I know I'm not alone in experiencing some misting under my tarp in a downpour. It's not really leaking; it's just very small droplets falling and tickling my nose just enough to prevent a deep sleep.
My main tarp is a DIY 10x11 with olive sil from OWF. I made it two or three years ago. It gets something like 100 days of use a year, and often gets stuffed into the pack soaking wet. I've noticed that this spring the misting was significantly worse, probably due to wear and tear on the fabric and the occasional sunshine beating down on the tarp (UV and silicone don't like each other). A few weeks ago, I decided to give the make-your-own-sil thing a try. I mixed up caulk and mineral spirits, taped the tarp to the driveway, and went to town with a squeegee. I really tried to keep the application thin, especially since I was trying to reseal old sil, not create sil from regular ripstop.

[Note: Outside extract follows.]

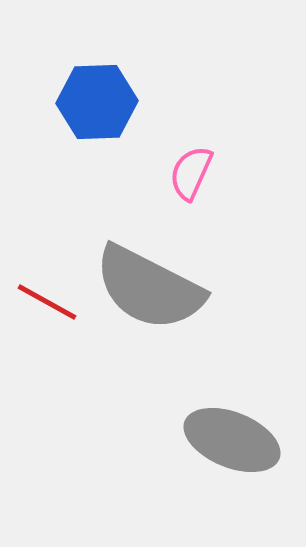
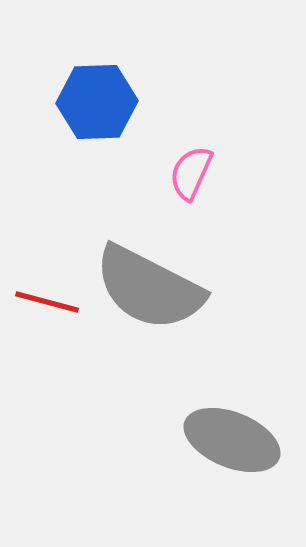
red line: rotated 14 degrees counterclockwise
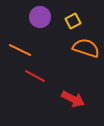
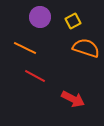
orange line: moved 5 px right, 2 px up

I started camping Thursday night last week and it's rained on me all five nights since. The first four nights, I had the newly applied silicone facing up, toward the clouds. I was pretty disappointed to still notice misting. Last night, I tried flipping the tarp over, so the newly-coated side faced the hammock. Not a droplet on my face! I think I know why. I don't believe a misting tarp is actually leaking straight through. When I had the newly-sealed side facing up, the fabric underneath was still being wetted out by water vapor circulating under the tarp. Shine your light into the air under your tarp on a rainy night and you'll see what I mean; there is a lot of water suspended in the air. I think the degraded sil will soak up some of that moisture, which will then be propelled toward the hammocker by the percussive force of raindrops on the other side of the tarp. When I placed the sealed side down, the fabric closest to me couldn't hold much moisture anymore and the misting stopped.
Geez, that's a long-winded analysis, but if anyone else is being dogged by Chinese water torture, they may want to give it a try.